ACTIVITY
Where an image occurs, skip it and print the rest of the records verbatim.

Collected data
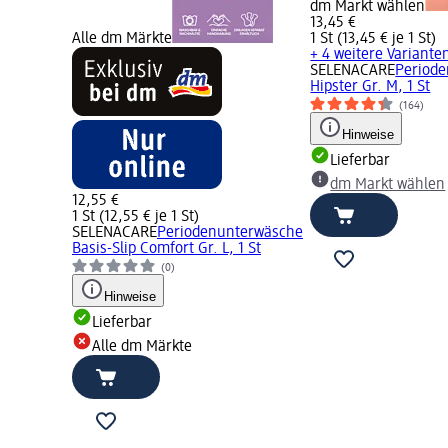
dm Markt wählen
13,45 €
Alle dm Märkte
1 St (13,45 € je 1 St)
+ 4 weitere Variante
SELENACARE
Period
Hipster Gr. M, 1 St
(164)
Hinweise
Lieferbar
dm Markt wählen
12,55 €
1 St (12,55 € je 1 St)
SELENACARE
Periodenunterwäsche
Basis-Slip Comfort Gr. L, 1 St
(0)
Hinweise
Lieferbar
Alle dm Märkte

SOLVED PROBLEM
dm Markt wählen
13,45 €
Alle dm Märkte
1 St (13,45 € je 1 St)
+ 4 weitere Variante
SELENACARE
Period
Hipster Gr. M, 1 St
(164)
Hinweise
Lieferbar
dm Markt wählen
12,55 €
1 St (12,55 € je 1 St)
SELENACARE
Periodenunterwäsche
Basis-Slip Comfort Gr. L, 1 St
(0)
Hinweise
Lieferbar
Alle dm Märkte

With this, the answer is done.